Android Q adds robust support for fingerprint and face verification, as well as extension of the API to support implicit authentication. The explicit authentication requires the user to authenticate one way or another before continuing, while implicitly no longer requires any interaction from the user. ;user.

In addition, applications can now check if a device supports biometric authentication via a simple function call, which allows them to save time invoking a BiometricPrompt on devices that do not support it. Ideally, applications would like to set a "Enable biometric login" setting based on biometric authentication support by a device.
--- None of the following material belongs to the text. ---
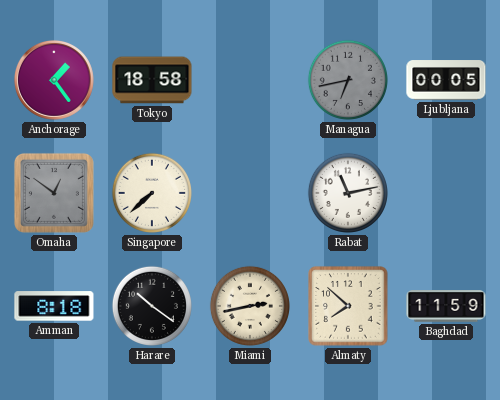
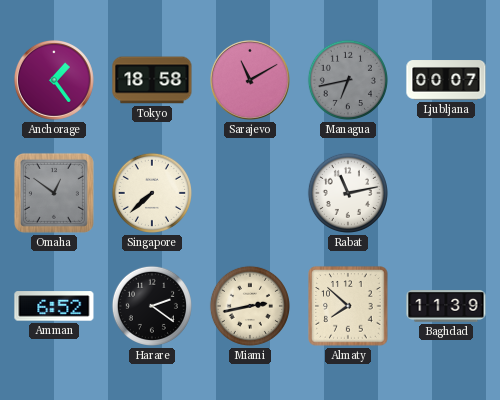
Sarajevo: none -> 11:10
Ljubljana: 00:05 -> 00:07
Amman: 8:18 -> 6:52
Harare: 10:21 -> 2:21
Baghdad: 11:59 -> 11:39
Building blocks of the electronic identification support

Earlier this year, we discovered evidence that Google was working on support for Android-based electronic credentials. At I / O, Google informed us of the progress of the feature. Google says that they are working with ISO to standardize the implementation of mobile driver's licenses, with ePassports in the works. For developers, Google will provide a Jetpack library so that identity applications can begin to be created.

---

Mainline Project in Android Q

The Mainline Project is a major Google initiative to reduce the fragmentation of certain system modules and applications. Google will monitor updates for about 12 system components through the Play Store. We talked about the Mainline project in depth in a previous article if you want to read more.

---

Conclusion

Security has always been at the heart of Android's development. Google has managed to keep Android up to date with the latest security features and to bring its own innovations. They continue this development process with Android Q, providing it with security features designed to ensure the security of your data.

---

Source 1: What's new in Android Q security [Google]
Source 2: Security on Android: Next Steps [Google]
Source 3: Queuing Reinforcement Enhancements [Google]

With the contribution of Mishaal Rahman and Adam Conway.